[Data for processing — start]
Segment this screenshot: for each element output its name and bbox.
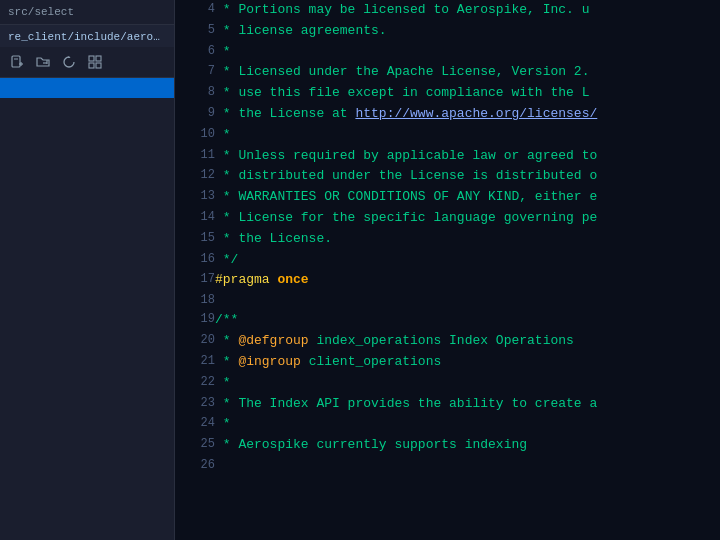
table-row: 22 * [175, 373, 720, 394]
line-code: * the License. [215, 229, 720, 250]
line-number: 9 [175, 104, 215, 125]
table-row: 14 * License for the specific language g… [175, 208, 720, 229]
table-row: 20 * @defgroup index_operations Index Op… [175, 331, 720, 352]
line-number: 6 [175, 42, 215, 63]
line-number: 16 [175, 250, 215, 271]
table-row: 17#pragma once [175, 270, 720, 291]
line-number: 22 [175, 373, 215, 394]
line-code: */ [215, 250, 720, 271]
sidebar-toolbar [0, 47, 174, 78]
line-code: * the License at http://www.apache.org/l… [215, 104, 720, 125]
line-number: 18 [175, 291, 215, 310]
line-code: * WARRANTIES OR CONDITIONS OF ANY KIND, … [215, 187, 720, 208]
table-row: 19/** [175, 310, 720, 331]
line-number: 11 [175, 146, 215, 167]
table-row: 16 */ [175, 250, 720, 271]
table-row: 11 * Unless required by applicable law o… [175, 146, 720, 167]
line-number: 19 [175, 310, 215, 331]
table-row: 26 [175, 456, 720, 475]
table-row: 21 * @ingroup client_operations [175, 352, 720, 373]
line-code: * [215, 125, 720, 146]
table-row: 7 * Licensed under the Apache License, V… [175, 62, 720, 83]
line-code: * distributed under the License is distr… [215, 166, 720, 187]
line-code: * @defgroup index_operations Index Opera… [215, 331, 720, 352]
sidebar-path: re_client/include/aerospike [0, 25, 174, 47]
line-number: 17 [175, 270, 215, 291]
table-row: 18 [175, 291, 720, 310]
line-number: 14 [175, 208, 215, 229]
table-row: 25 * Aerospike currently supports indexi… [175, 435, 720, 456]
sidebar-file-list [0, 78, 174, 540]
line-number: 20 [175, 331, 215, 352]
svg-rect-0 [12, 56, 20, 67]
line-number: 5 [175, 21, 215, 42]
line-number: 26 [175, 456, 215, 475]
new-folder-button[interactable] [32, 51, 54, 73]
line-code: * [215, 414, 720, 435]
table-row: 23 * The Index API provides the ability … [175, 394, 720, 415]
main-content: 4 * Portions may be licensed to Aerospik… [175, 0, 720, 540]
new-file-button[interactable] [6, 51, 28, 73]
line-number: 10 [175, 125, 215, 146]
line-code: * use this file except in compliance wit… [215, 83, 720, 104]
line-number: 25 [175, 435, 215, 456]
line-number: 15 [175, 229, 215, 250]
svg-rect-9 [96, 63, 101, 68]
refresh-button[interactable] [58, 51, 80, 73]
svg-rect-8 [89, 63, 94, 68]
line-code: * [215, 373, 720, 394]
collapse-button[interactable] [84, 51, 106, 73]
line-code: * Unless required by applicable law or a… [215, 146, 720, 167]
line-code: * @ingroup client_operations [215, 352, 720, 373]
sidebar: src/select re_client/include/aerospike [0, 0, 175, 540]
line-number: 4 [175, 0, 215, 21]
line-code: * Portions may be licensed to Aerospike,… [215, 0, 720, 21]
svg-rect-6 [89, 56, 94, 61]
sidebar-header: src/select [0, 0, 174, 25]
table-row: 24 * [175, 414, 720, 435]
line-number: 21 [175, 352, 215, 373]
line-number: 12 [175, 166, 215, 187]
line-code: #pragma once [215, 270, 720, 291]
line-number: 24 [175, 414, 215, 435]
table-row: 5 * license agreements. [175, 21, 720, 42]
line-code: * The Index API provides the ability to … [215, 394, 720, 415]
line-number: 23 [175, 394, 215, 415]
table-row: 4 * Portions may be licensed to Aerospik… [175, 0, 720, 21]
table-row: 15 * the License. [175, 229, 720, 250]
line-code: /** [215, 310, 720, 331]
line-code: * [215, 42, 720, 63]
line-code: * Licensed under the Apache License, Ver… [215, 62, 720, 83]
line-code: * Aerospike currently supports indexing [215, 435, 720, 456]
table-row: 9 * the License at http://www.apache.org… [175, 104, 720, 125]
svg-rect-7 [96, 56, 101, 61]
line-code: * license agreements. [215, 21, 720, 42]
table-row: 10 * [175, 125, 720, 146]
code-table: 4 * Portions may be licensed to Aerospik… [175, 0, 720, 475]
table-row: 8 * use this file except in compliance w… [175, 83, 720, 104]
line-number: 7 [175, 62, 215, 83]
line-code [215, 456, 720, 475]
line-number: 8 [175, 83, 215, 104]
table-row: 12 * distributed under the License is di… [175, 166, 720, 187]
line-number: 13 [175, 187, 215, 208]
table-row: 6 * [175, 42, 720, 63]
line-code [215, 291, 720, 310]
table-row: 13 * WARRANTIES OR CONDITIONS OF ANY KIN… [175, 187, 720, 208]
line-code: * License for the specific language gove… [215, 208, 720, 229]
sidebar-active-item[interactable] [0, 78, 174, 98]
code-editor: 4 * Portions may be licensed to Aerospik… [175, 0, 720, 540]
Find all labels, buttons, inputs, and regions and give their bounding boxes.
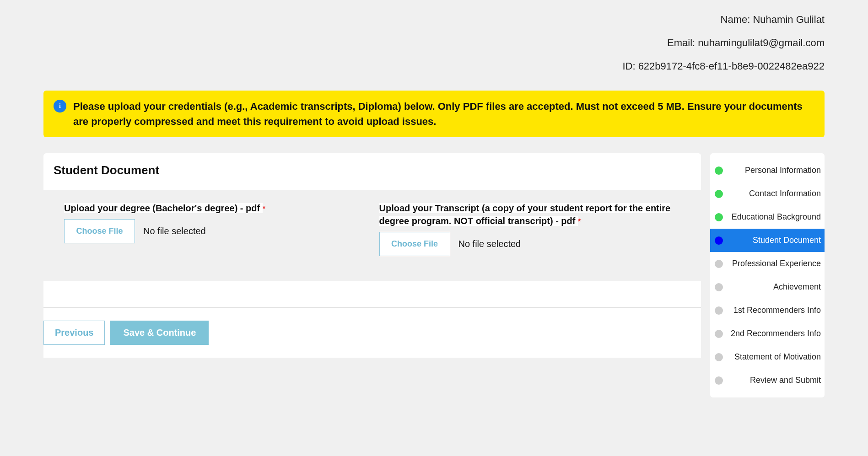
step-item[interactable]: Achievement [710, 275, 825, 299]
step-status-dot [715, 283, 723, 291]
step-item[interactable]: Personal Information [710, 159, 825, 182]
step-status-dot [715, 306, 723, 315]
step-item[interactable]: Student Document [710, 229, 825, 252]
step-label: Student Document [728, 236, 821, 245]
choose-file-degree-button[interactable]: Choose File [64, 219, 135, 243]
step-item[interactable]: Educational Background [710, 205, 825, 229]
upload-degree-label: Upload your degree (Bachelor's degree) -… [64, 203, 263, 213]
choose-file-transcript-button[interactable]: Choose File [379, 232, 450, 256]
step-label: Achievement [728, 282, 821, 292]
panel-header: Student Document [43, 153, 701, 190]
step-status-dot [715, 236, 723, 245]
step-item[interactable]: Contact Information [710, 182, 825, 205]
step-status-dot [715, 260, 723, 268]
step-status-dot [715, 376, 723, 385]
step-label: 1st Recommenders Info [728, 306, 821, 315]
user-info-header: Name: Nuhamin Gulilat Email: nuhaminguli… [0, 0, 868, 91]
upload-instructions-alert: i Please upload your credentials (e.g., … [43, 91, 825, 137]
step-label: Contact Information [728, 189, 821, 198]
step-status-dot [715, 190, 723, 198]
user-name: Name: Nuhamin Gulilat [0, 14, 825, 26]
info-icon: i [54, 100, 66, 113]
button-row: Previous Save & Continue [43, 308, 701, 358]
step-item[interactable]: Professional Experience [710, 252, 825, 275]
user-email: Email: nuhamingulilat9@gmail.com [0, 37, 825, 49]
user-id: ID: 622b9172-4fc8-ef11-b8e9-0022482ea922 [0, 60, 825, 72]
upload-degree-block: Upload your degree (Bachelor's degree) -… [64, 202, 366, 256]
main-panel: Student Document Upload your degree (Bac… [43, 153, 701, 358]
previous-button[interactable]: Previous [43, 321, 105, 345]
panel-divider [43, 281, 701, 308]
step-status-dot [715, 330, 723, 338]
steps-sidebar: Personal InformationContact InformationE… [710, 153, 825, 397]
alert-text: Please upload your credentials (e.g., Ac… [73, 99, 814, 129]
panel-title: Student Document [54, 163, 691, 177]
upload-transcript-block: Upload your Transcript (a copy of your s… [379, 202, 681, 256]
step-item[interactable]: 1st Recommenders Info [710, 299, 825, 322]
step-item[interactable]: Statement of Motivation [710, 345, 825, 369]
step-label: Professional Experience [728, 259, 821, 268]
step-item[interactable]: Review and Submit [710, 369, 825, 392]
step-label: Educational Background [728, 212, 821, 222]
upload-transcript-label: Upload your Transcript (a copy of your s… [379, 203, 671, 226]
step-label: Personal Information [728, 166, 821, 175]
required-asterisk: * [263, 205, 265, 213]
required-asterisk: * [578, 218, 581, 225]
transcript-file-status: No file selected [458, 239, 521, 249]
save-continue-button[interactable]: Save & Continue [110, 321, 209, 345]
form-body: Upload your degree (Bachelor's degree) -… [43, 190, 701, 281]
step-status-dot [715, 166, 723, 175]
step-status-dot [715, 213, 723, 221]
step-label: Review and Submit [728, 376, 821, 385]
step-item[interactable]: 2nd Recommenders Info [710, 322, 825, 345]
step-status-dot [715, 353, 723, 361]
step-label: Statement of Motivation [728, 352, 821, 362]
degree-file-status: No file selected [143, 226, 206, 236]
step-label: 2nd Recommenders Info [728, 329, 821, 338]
[Data for processing — finish]
**Problem description**:
Count lines, not occurrences. State how many lines of the entries contain the word "Previous", and add nothing.

**Answer box**:
2